(Records excerpted from a collection)
== Segment start ==
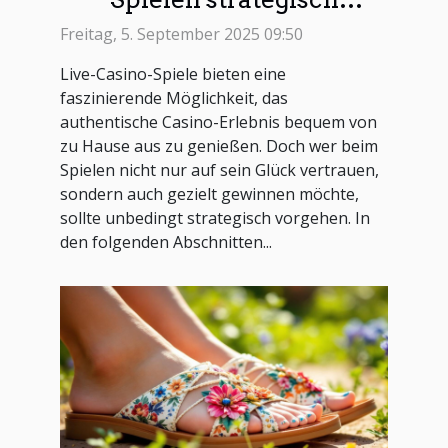
gewinnen kann?
Freitag, 5. September 2025 09:50
Live-Casino-Spiele bieten eine
faszinierende Möglichkeit, das
authentische Casino-Erlebnis bequem von
zu Hause aus zu genießen. Doch wer beim
Spielen nicht nur auf sein Glück vertrauen,
sondern auch gezielt gewinnen möchte,
sollte unbedingt strategisch vorgehen. In
den folgenden Abschnitten...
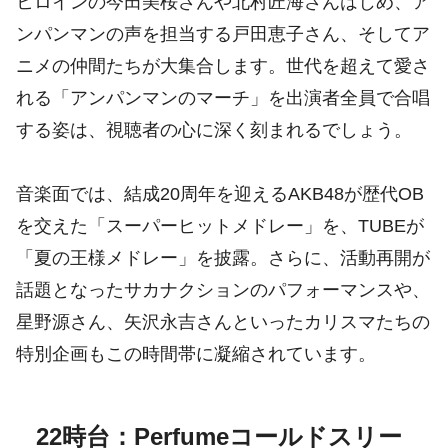
ヒロインの今田美桜さんや北村匠海さんはじめ、ア
ンパンマンの声を担当する戸田恵子さん、そしてア
ニメの仲間たちが大集合します。世代を超えて愛さ
れる「アンパンマンのマーチ」を出演者全員で合唱
する姿は、視聴者の心に深く刻まれるでしょう。
音楽面では、結成20周年を迎えるAKB48が歴代OB
を交えた「スーパーヒットメドレー」を、TUBEが
「夏の王様メドレー」を披露。さらに、活動再開が
話題となったサカナクションのパフォーマンスや、
星野源さん、矢沢永吉さんといったカリスマたちの
特別企画もこの時間帯に凝縮されています。
22時台：Perfumeコールドスリー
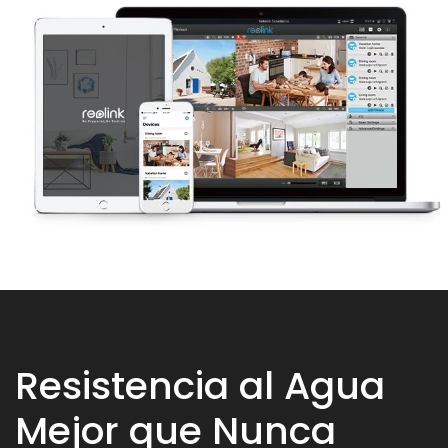
Resistencia al Agua
Mejor que Nunca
== Segment end ==
**Aim of the task**
Reproduce the data above line for line, excluding every picture.

**Answer for the task**
gewinnen kann?
Freitag, 5. September 2025 09:50
Live-Casino-Spiele bieten eine
faszinierende Möglichkeit, das
authentische Casino-Erlebnis bequem von
zu Hause aus zu genießen. Doch wer beim
Spielen nicht nur auf sein Glück vertrauen,
sondern auch gezielt gewinnen möchte,
sollte unbedingt strategisch vorgehen. In
den folgenden Abschnitten...
ヒロインの今田美桜さんや北村匠海さんはじめ、ア
ンパンマンの声を担当する戸田恵子さん、そしてア
ニメの仲間たちが大集合します。世代を超えて愛さ
れる「アンパンマンのマーチ」を出演者全員で合唱
する姿は、視聴者の心に深く刻まれるでしょう。
音楽面では、結成20周年を迎えるAKB48が歴代OB
を交えた「スーパーヒットメドレー」を、TUBEが
「夏の王様メドレー」を披露。さらに、活動再開が
話題となったサカナクションのパフォーマンスや、
星野源さん、矢沢永吉さんといったカリスマたちの
特別企画もこの時間帯に凝縮されています。
22時台：Perfumeコールドスリー
Resistencia al Agua
Mejor que Nunca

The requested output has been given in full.